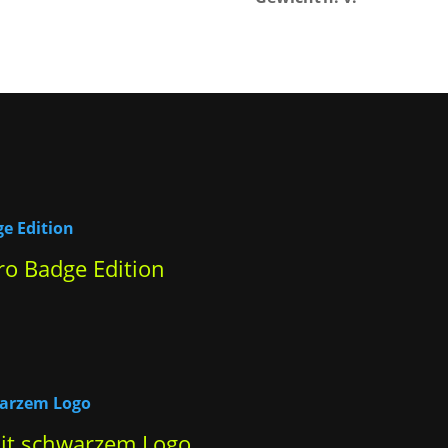
ro Badge Edition
it schwarzem Logo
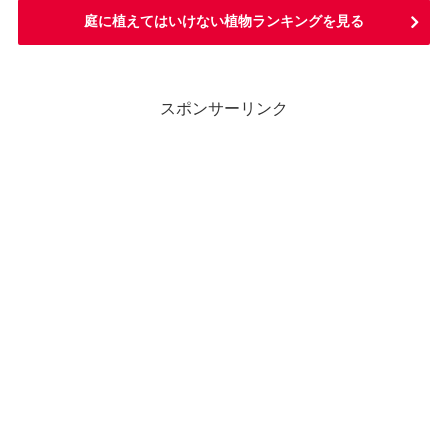
庭に植えてはいけない植物ランキングを見る
スポンサーリンク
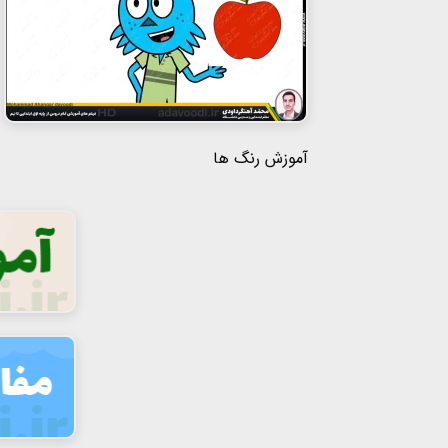
آموزش رنگ ها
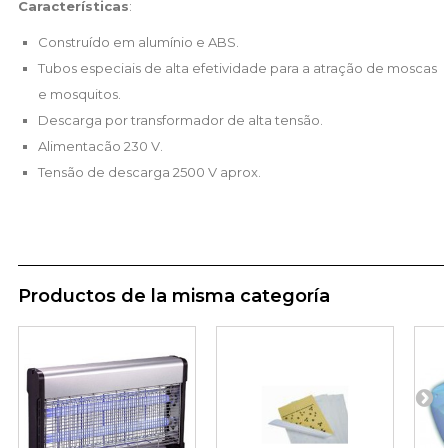
Características
:
Construído em alumínio e ABS.
Tubos especiais de alta efetividade para a atração de moscas
e mosquitos.
Descarga por transformador de alta tensão.
Alimentacão 230 V.
Tensão de descarga 2500 V aprox.
Productos de la misma categoría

| ASSIGNED TASK |
Please quote exactly the lines from the one containing "Características" through the last line of the records above, both included, and nothing else.

| ANSWER BELOW |
Características
:
Construído em alumínio e ABS.
Tubos especiais de alta efetividade para a atração de moscas
e mosquitos.
Descarga por transformador de alta tensão.
Alimentacão 230 V.
Tensão de descarga 2500 V aprox.
Productos de la misma categoría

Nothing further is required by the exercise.